There is a freestanding function (non-member one) defined as:
template<class T, std::size_t N>
auto foo(T const(&init)[N]) { /* ... */ }
foo() is intended to deduce the N (array size)
Additionally, within the same namespace there is a class defined as:
class Bar {
friend auto foo( Bar const(&)[/* ??? */] ); /* <-------- The goal to make it right */
private:
Bar( void ) { /* ... */ }
};
My problem is I am not successful yet to declare the foo() as friend to Bar class so that it can access the private members.
In the foo() declaration, there is std::size_t N template parameter. But how to make the friendship of all N values?

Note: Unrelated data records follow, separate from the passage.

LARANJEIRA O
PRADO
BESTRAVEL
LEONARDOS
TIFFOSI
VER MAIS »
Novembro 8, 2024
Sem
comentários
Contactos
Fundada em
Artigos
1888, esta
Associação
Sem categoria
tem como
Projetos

Many thanks in advance for anyone willing to help.
Martin
Your first declaration declares that foo is the name of a template. There is no function named foo. The functions generated from the template named foo will have names like foo<T, N>, where T is a type name and N is an integer.
Your friend declaration declares that there should be a foo which is the name of a function. That doesn't match up with the foo which is the name of a template.
If you want to declare that Bar will allow any instantiation of the foo template of the form foo<Bar, *> to access its privates... well, you can't. You can declare a friend of anything the template generates:
template<typename T, std::size_t N>
friend auto foo( T const(&)[N] );
You can declare friendship with of a specific template instantiation:
friend auto foo<Bar, 20>( Bar const(&)[20] );
But you can't declare it a friend of only some of the template generated functions. If you tried something like this:
template<std::size_t N>
friend auto foo(Bar const(&init)[N]);
You would find that your original foo wouldn't be able to access it. This is referring to a different template from the foo template, as it takes different parameters.